On prit à notre solitaire deux cent mille francs. C’était une perte énorme ; il s’en consola à la manière française, par un madrigal qu’il fit sur-le-champ en apprenant cette nouvelle :

Au temps de la grandeur romaine,
Horace disait à Mécène :
Quand cesserez-vous de donner ?
Ce discours peut vous étonner ;
Chez le Welche on n’est pas si tendre
Je dois dire, mais sans douleur,
À monseigneur le contrôleur :
Quand cesserez-vous de me prendre ?

On ne cessa point, M. le duc de Choiseul, qui faisait construire alors un port magnifique à Versoy, sur le lac Léman, qu’on appelle le lac de Genève, y ayant fait bâtir une petite frégate, cette frégate fut saisie par des Savoyards créanciers des entrepreneurs, dans un port de Savoie près du fameux Ripaille.
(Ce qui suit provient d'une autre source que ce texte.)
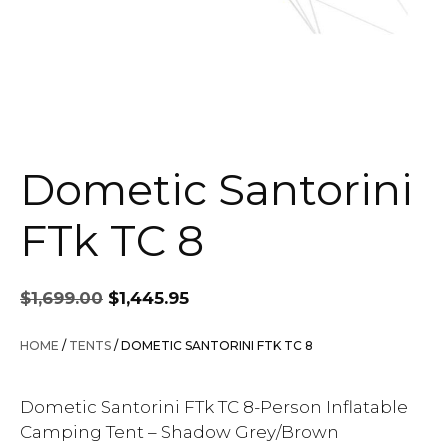
Dometic Santorini
FTk TC 8
Original
Current
$
1,699.00
$
1,445.95
price
price
was:
is:
HOME
/
TENTS
/ DOMETIC SANTORINI FTK TC 8
$1,699.00.
$1,445.95.
Dometic Santorini FTk TC 8-Person Inflatable
Camping Tent – Shadow Grey/Brown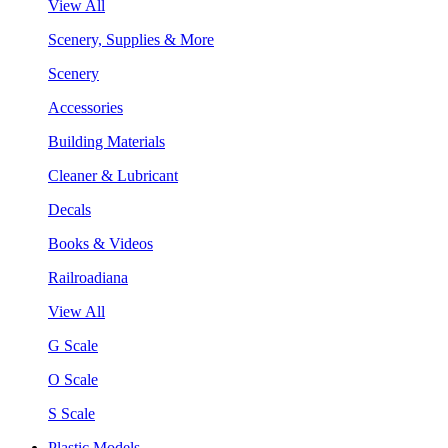
View All
Scenery, Supplies & More
Scenery
Accessories
Building Materials
Cleaner & Lubricant
Decals
Books & Videos
Railroadiana
View All
G Scale
O Scale
S Scale
Plastic Models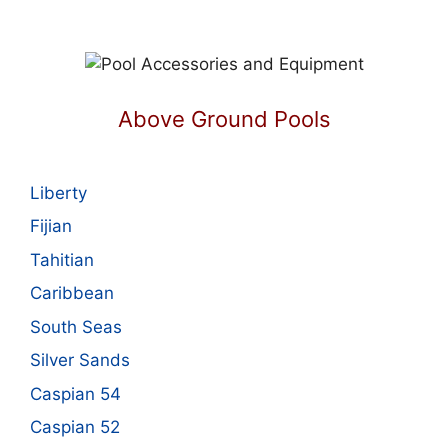
Above Ground Pools
Liberty
Fijian
Tahitian
Caribbean
South Seas
Silver Sands
Caspian 54
Caspian 52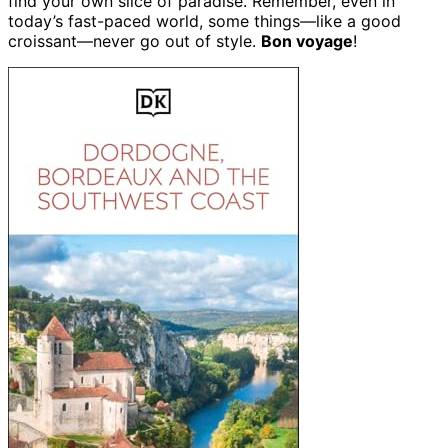
find your own slice of paradise. Remember, even in
today’s fast-paced world, some things—like a good
croissant—never go out of style.
Bon voyage
!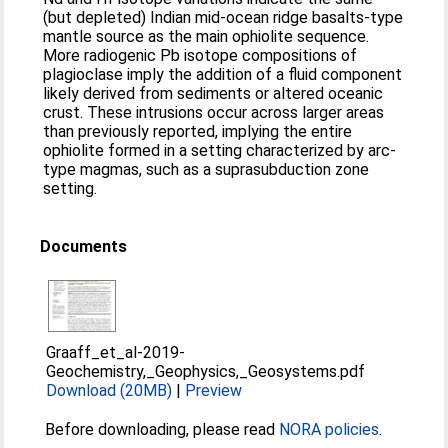
(but depleted) Indian mid‐ocean ridge basalts‐type
mantle source as the main ophiolite sequence.
More radiogenic Pb isotope compositions of
plagioclase imply the addition of a fluid component
likely derived from sediments or altered oceanic
crust. These intrusions occur across larger areas
than previously reported, implying the entire
ophiolite formed in a setting characterized by arc‐
type magmas, such as a suprasubduction zone
setting.
Documents
Graaff_et_al-2019-
Geochemistry,_Geophysics,_Geosystems.pdf
Download (20MB)
|
Preview
Before downloading, please read
NORA policies
.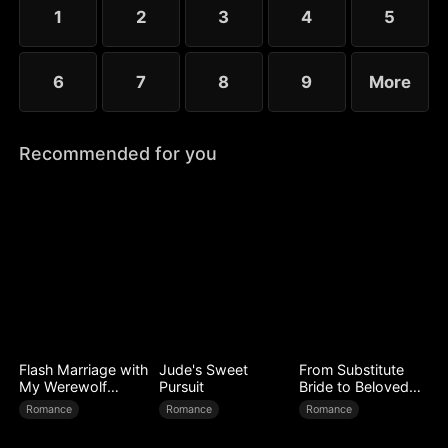
little more—yet she guards her diagnosis fiercely,
1
2
3
4
5
determined not to be loved out of pity.
6
7
8
9
More
Recommended for you
Flash Marriage with
Jude's Sweet
From Substitute
My Werewolf
Pursuit
Bride to Beloved
Husband
Wife
Romance
Romance
Romance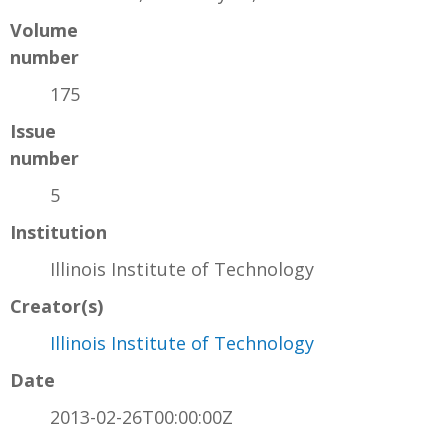
Volume
number
175
Issue
number
5
Institution
Illinois Institute of Technology
Creator(s)
Illinois Institute of Technology
Date
2013-02-26T00:00:00Z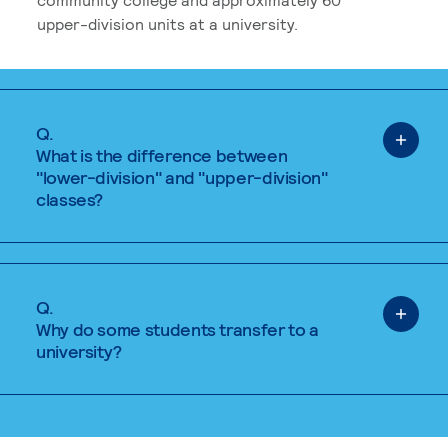
upper-division units at a university.
Q.
What is the difference between
"lower-division" and "upper-division"
classes?
Q.
Why do some students transfer to a
university?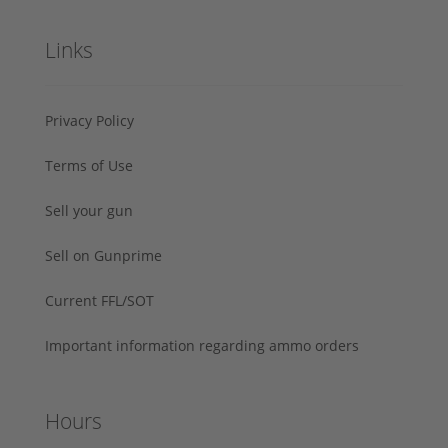
Links
Privacy Policy
Terms of Use
Sell your gun
Sell on Gunprime
Current FFL/SOT
Important information regarding ammo orders
Hours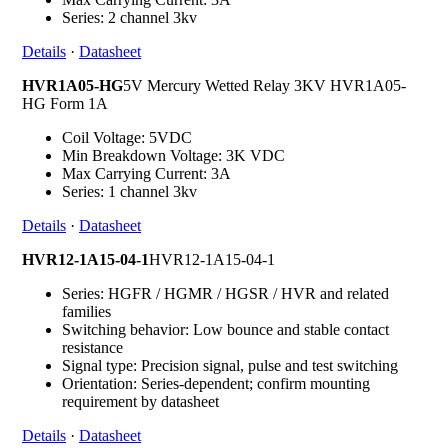
Series: 2 channel 3kv
Details
·
Datasheet
HVR1A05-HG
5V Mercury Wetted Relay 3KV HVR1A05-
HG Form 1A
Coil Voltage: 5VDC
Min Breakdown Voltage: 3K VDC
Max Carrying Current: 3A
Series: 1 channel 3kv
Details
·
Datasheet
HVR12-1A15-04-1
HVR12-1A15-04-1
Series: HGFR / HGMR / HGSR / HVR and related
families
Switching behavior: Low bounce and stable contact
resistance
Signal type: Precision signal, pulse and test switching
Orientation: Series-dependent; confirm mounting
requirement by datasheet
Details
·
Datasheet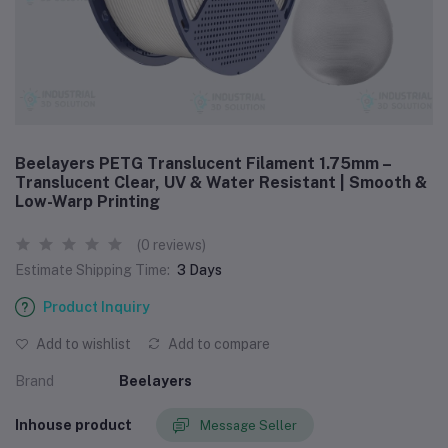
Beelayers PETG Translucent Filament 1.75mm –
Translucent Clear, UV & Water Resistant | Smooth &
Low-Warp Printing
(0 reviews)
Estimate Shipping Time:
3 Days
Product Inquiry
Add to wishlist
Add to compare
Brand
Beelayers
Inhouse product
Message Seller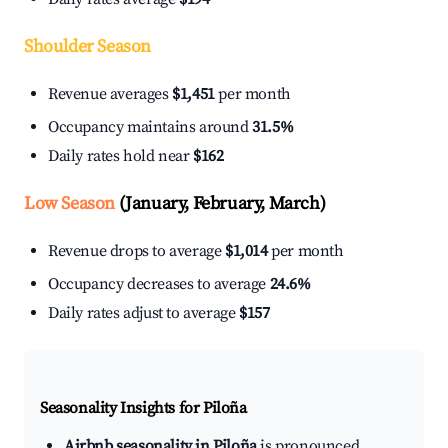
Shoulder Season
Revenue averages
$1,451
per month
Occupancy maintains around
31.5%
Daily rates hold near
$162
Low Season
(January, February, March)
Revenue drops to average
$1,014
per month
Occupancy decreases to average
24.6%
Daily rates adjust to average
$157
Seasonality Insights for Piloña
Airbnb seasonality in Piloña
is pronounced.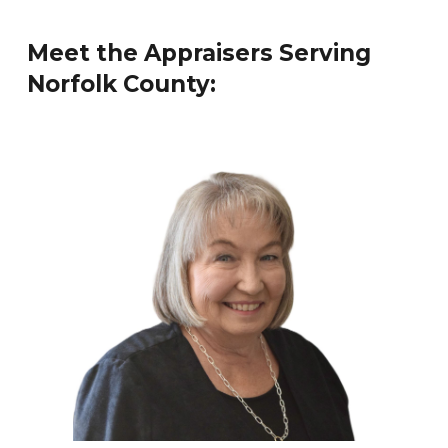
Meet the Appraisers Serving
Norfolk
County: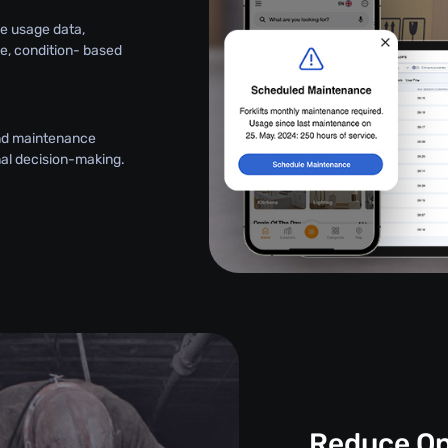
e usage data,
le, condition- based
and maintenance
onal decision-making.
Reduce Op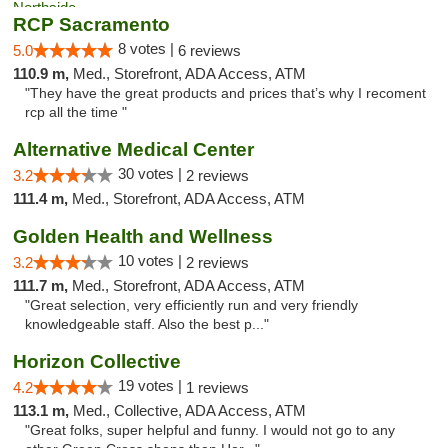
RCP Sacramento
8 votes |
5.0
6 reviews
110.9 m,
Med., Storefront, ADA Access, ATM
"They have the great products and prices that’s why I recoment
rcp all the time "
Alternative Medical Center
30 votes |
3.2
2 reviews
111.4 m,
Med., Storefront, ADA Access, ATM
Golden Health and Wellness
10 votes |
3.2
2 reviews
111.7 m,
Med., Storefront, ADA Access, ATM
"Great selection, very efficiently run and very friendly
knowledgeable staff. Also the best p..."
Horizon Collective
19 votes |
4.2
1 reviews
113.1 m,
Med., Collective, ADA Access, ATM
"Great folks, super helpful and funny. I would not go to any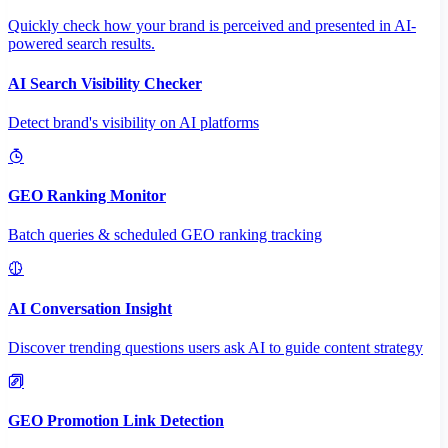
Quickly check how your brand is perceived and presented in AI-
powered search results.
AI Search Visibility Checker
Detect brand's visibility on AI platforms
GEO Ranking Monitor
Batch queries & scheduled GEO ranking tracking
AI Conversation Insight
Discover trending questions users ask AI to guide content strategy
GEO Promotion Link Detection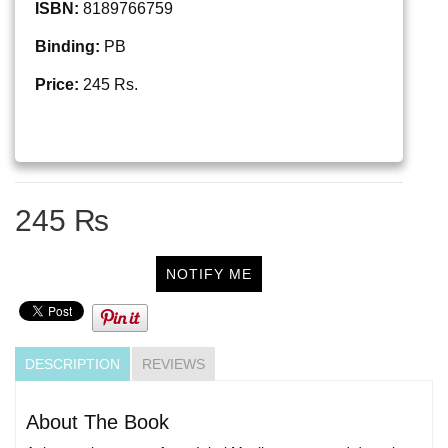
ISBN:
8189766759
Binding:
PB
Price:
245 Rs.
245 ₨
NOTIFY ME
DESCRIPTION
REVIEWS
About The Book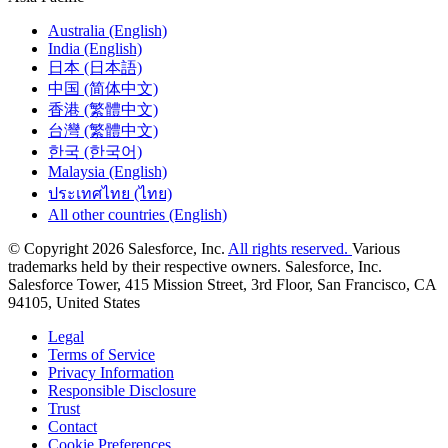
Australia (English)
India (English)
日本 (日本語)
中国 (简体中文)
香港 (繁體中文)
台灣 (繁體中文)
한국 (한국어)
Malaysia (English)
ประเทศไทย (ไทย)
All other countries (English)
© Copyright 2026 Salesforce, Inc.
All rights reserved.
Various
trademarks held by their respective owners. Salesforce, Inc.
Salesforce Tower, 415 Mission Street, 3rd Floor, San Francisco, CA
94105, United States
Legal
Terms of Service
Privacy Information
Responsible Disclosure
Trust
Contact
Cookie Preferences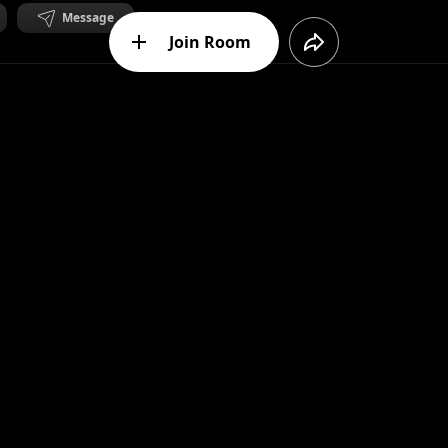
Message
Join Room
ent
to. Full of detail to discover - transformations, metamorphos
Message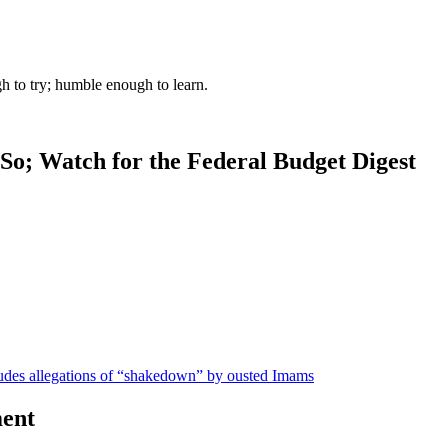
gh to try; humble enough to learn.
So; Watch for the Federal Budget Digest
udes allegations of “shakedown” by ousted Imams
ent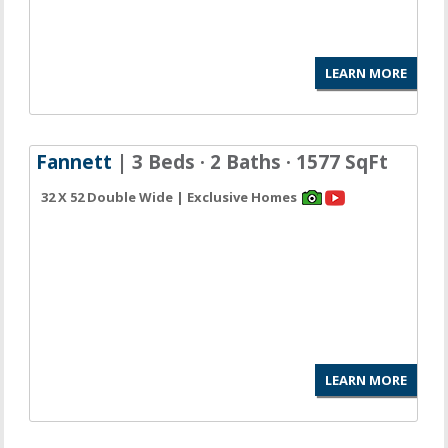
LEARN MORE
Fannett
| 3 Beds · 2 Baths · 1577 SqFt
32 X 52 Double Wide | Exclusive Homes
LEARN MORE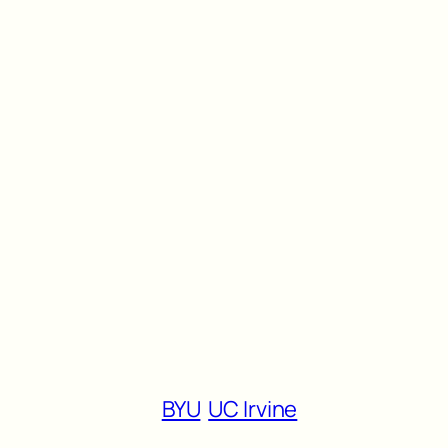
BYU
UC Irvine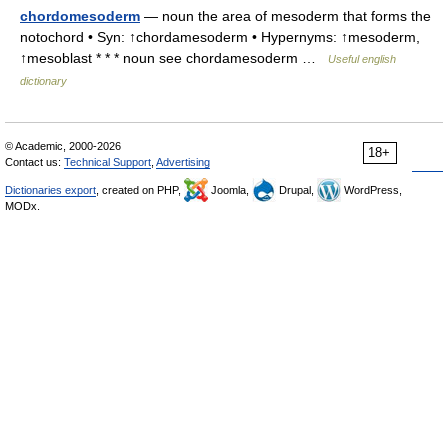
chordomesoderm
— noun the area of mesoderm that forms the
notochord • Syn: ↑chordamesoderm • Hypernyms: ↑mesoderm,
↑mesoblast * * * noun see chordamesoderm …
Useful english
dictionary
© Academic, 2000-2026
18+
Contact us:
Technical Support
,
Advertising
Dictionaries export
, created on PHP,
Joomla,
Drupal,
WordPress,
MODx.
M. de Voltaire racheta incontinent ce bâtiment royal de ses propres deniers, et ne put en être remboursé par le gouvernement : car M. le duc de Choiseul perdit en ce temps-là même tous ses emplois, et se retira à sa terre de Chanteloup, regretté non-seulement de tous ses amis, mais de toute la France, qui admirait son caractère bienfaisant, la noblesse de son âme, et qui rendait justice à son esprit supérieur.

Notre solitaire lui était tendrement attaché par les liens de la reconnaissance. Il n’y a sorte de grâce que M. le duc de Choiseul n’eût accordée à sa recommandation : il avait fait un neveu de M. de Voltaire, nommé de La Houlière, brigadier des armées du roi ; pensions, gratifications, brevets, croix de Saint-Louis, avaient été données dès qu’elles avaient été demandées.

Rien ne fut plus douloureux pour un homme qui lui avait tant de grandes obligations, et qui venait d’établir une colonie d’artistes et de manufacturiers sous ses auspices. Déjà sa colonie travaillait avec succès pour l’Espagne, pour l’Allemagne, pour la Hollande, l’Italie. Il la crut ruinée ; mais elle se soutint. La seule impératrice de Russie acheta bientôt après, dans le fort de sa guerre contre les Turcs, pour cinquante mille francs de montres de Ferney. On ne cesse de s’étonner, quand on voit, dans le même temps, cette souveraine acheter pour un million de tableaux tant en Hollande qu’en France, et pour quelques millions de pierreries.